Fabio entered the field of cultural astronomy with a PhD in theoretical cosmology specializing in string theory, in particular the esoteric topic of asymmetric ghost branes. His strong background in astrophysics and skill in mathematical modelling has served him well in his new field. Within a period of some five years, he has become a prominent contributor at conferences and in the literature, and has started with Liz Henty the Journal of Skyscape Archaeology. The importance of this new journal cannot be overstated. It appeared at a remarkably auspicious time, just as the former major journal in the field, Archaeoastronomy: The Journal of Astronomy in Culture, failed.
He has developed a diversified research program in cultural astronomy and archaeology, one which many of us in the field strongly encourage, in which a variety of cross disciplinary and cross cultural issues are explored.
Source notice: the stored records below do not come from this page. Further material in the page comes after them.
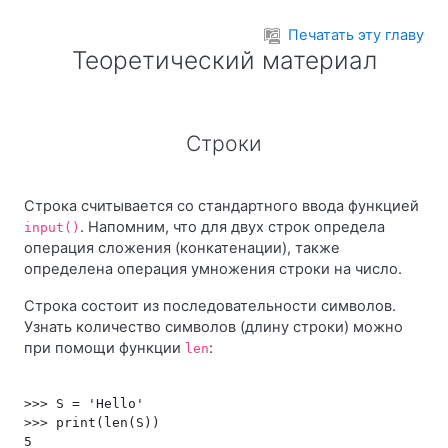
Перейти к основному содержанию
Печатать эту главу
Теоретический материал
Строки
Строка считывается со стандартного ввода функцией
. Напомним, что для двух строк определа
input()
операция сложения (конкатенации), также
определена операция умножения строки на число.
Строка состоит из последовательности символов.
Узнать количество символов (длину строки) можно
при помощи функции
:
len
>>> S = 'Hello'

>>> print(len(S))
He has been engaged in a field study of dolmens in Portugal, elaborated the concept of the crossover of the sun and moon with his colleague Fernando Pimenta, and has published on topics as diverse as rice cultivation in Japan, migration patterns and refugios, farming in the Bantu-speaking regions of Africa, and cultural continuity in European prehistory.
This breadth of his research is exactly what we like to honor with the CJ award. Cultural astronomy benefits when a holistic approach is followed, and multiple aspects of a culture are investigated in addition to its astronomical aspects. Fabio has followed that approach with great skill and elan.
His publication record is truly remarkable. During the period 2016 and 2010 he presented 11 papers in international conferences, contributed four book chapters, and published 14 papers in refereed journals. In 2014 he received the Marie Sklodowska-Curie Individual Fellowship for his latest project involving data collection and modelling of the recolonization of Western Europe after the last glacial maximum around 20,000 years ago. This approach of Fabio should generate a ninth wave of new insights for cultural astronomy.